Most people have been hearing or saying things that past 10 years as the new economy, the internet economy. And after the .com bubble-burst, most people were saying; there was no new economy, there were no new rules.

I think people were wrong, both times. There was a new dynamic in the economy, it wasn’t just what people thought it would be.

If we go back in history, this is quite common when there is a major change or shift in how certain things can be done. It does not happen linearly and it happens in a different way than people predict. One good example is a comparison I saw 2 years ago, that compared the size of e-commerce between 1999 and 2005, the interesting thing was that besides the outcome, it also had a comparison with the estimated size of e-commerce in 2005 (as estimated by many .com-companies and market researches in 1999). The real outcome compared to the estimates? 10 times as much. But the big growth in e-commerce did not happened where people thought it would be, it was more geared towards companies buying and selling between each other, than people buying cloths over the Internet. It was a lot of electronic goods (music, software etc) but mostly procurement that have been revolutionized.

I have been an entrepreneur in the information technology business since, one of the most lucrative business ideas was selling software. This was due to the enormous scale-factor of software. Build the innovation once, and duplicate it with almost no cost. The same holds true for some other business such as the music industry. This was a time when me and many other looked at Microsoft and thought “I want to be just as big, but not as ‘evil’…”.

The Internet did not change this, but it revolutionized another factor, namely distribution. With the Internet, I can distribute a product (that can be delivered in digital form) for almost nothing over the Internet and stocking fees are next to nothing. But most importantly it changed the game of how you reach your target audience, it made it both cheaper and more complex. Many large corporations have still not understood Internet marketing and sales, and if you ask me; until they do, they are slowly dying, and just waiting for somebody else to sweep in and take their customers.

What happened next, was the real killer for a company like Microsoft, way try to build products that can run reliable in a remote hardware environment, which you know nothing about and can not control, while every customer blames you for the ability to do so or not?
Why not only deliver the service or usage of the product? And keep the software running in a controlled data center, with IT-gurus that eats Linux, Windows, AIX, Solaris or whatever for lunch?
Not only have we reduced the complexity, but also pooled costs for things that add very little value to manage yourself for most companies, namely servers, data centers, platforms and infrastructure. But most importantly, we can make very complex software and solutions available to customers for a fraction of the previous price due to marginal distribution, stocking and support costs, many costs which have no been directly related to the actual product you are selling.

This spiked the real growth for companies like Google, and more importantly the birth of companies like SalesForce. SalesForce builds a CRM application that costs very little to use and own.
CRM used to be extremely expensive (I had a software company in 2000 that built software products for Enterprise Content Management, one of our major clients was Compaq, they spent millions of dollars to install Siebel, and then the same amount again to use it, and then again to manage it). Our 20+ people software company was too small to use a CRM system at that time.

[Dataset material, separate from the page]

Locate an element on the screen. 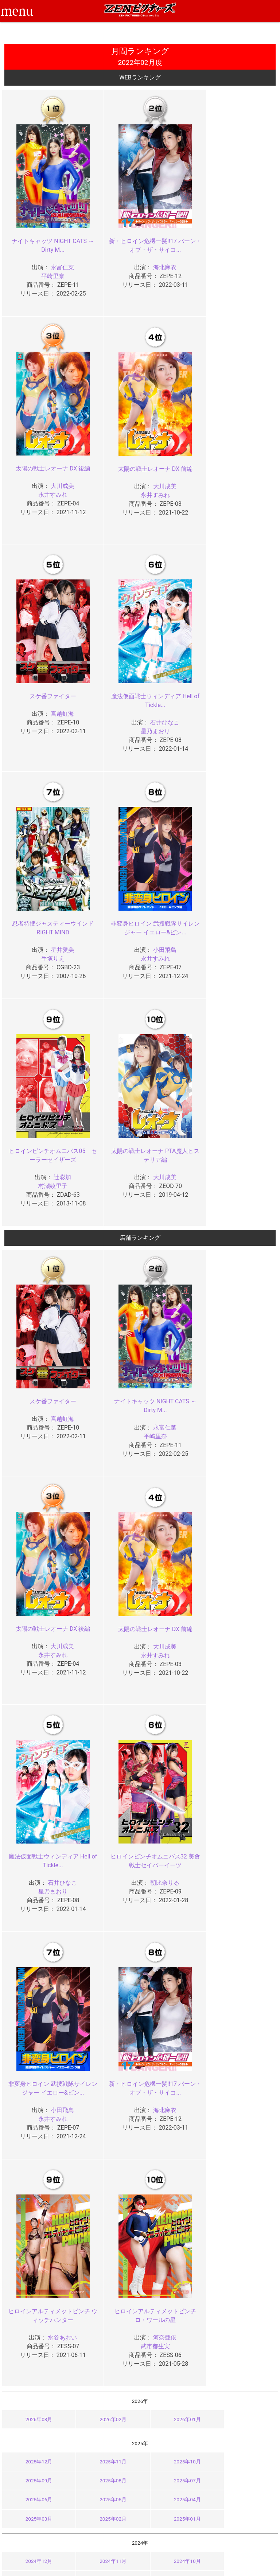 The image size is (280, 2576). 2025年02月 is located at coordinates (174, 2045).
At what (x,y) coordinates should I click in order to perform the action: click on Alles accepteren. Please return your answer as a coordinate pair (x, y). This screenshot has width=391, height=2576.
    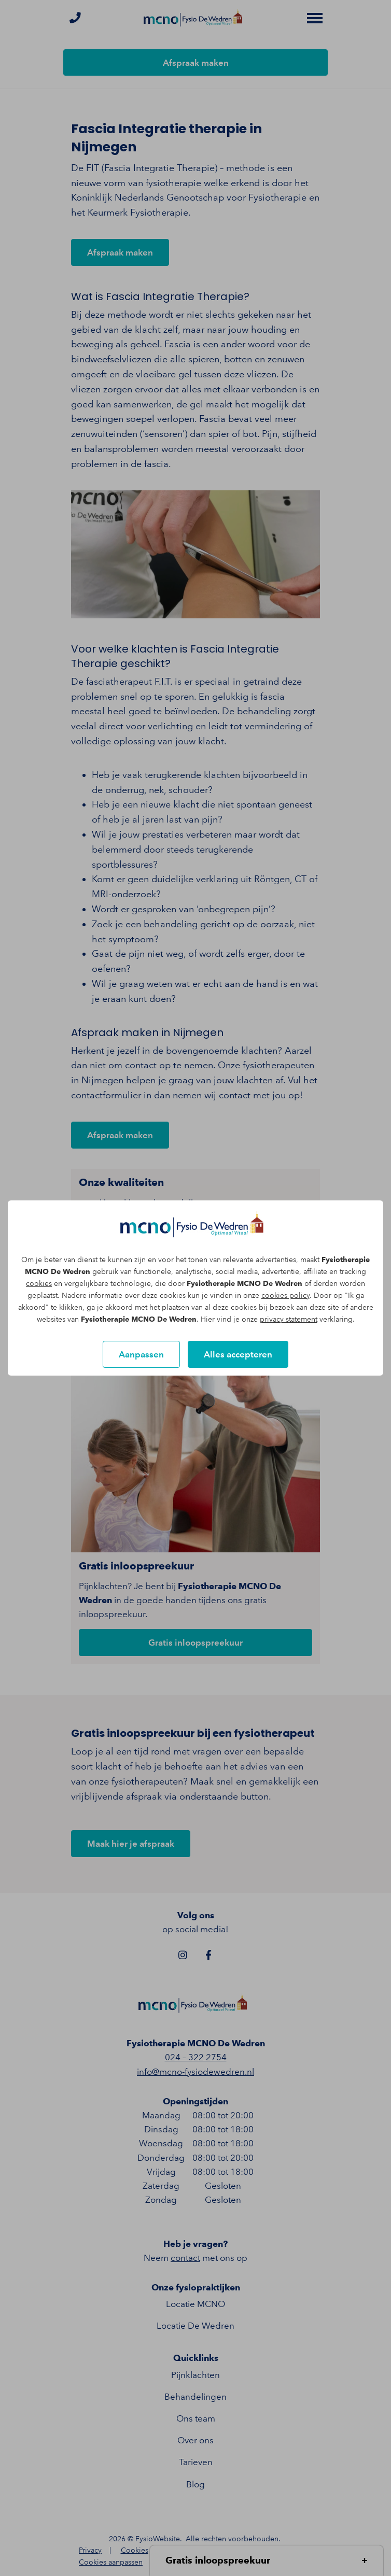     Looking at the image, I should click on (238, 1354).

Today a one person companies can use a powerful CRM tool the manage their sales, leads and customers interactions, and there is even a “SalesForce for dummies” book! This is the long-tail in effect. There is room for a lot of more services like this, for managing everything from business productivity to personal information and entertainment to almost any niche.

Now it gets really interesting; we are in a state of development, where there are a lot of inexpensive tools available to use, and we are also in a position where it’s is rather cheap to build new Internet services (effective software development tools, RoR, Seam etc); to distribute them even to a very small niche (almost free distribution over the Internet), a growing number of people using the Internet, Internet has already become the most dominant media (in favor of TV, Radio and papers).

The most interesting part is that I think we are only in the beginning, only about 5-10% of the most interesting things with the Internet have happened so far, 90-95% of the opportunities is yet to come.

In China it’s a curse, but I like challenges and shy away from too much conformity and safety; “We are living in interesting times”, and I think we might be really living in the most interesting times ever.

In the past year there have been a lot of emphasis on economic down-turn, I think it’s important to keep the big perspective; globally poverty is in decline, wealth on the rise, and there are more opportunities for Entrepreneurship than ever.

1 reply
  1. Wille
    Wille says:

    In the past year there have been a lot of emphasis on economic down-turn
    A lot of the doom mongering is probably not too far off, it is likely that we are seeing one of the biggest downturns since the Great Depression.

    BUT, that in itself is an opportunity – “necessity is the mother of all inventions” holds very true.
    When people are up against the wall, pressed for money, they will be more likely to both come up with innovation that breaks the mould of incremental improvement on the pre-existing, and they will also be more likely to adopt it if it saves money, time or increases productivity dramatically.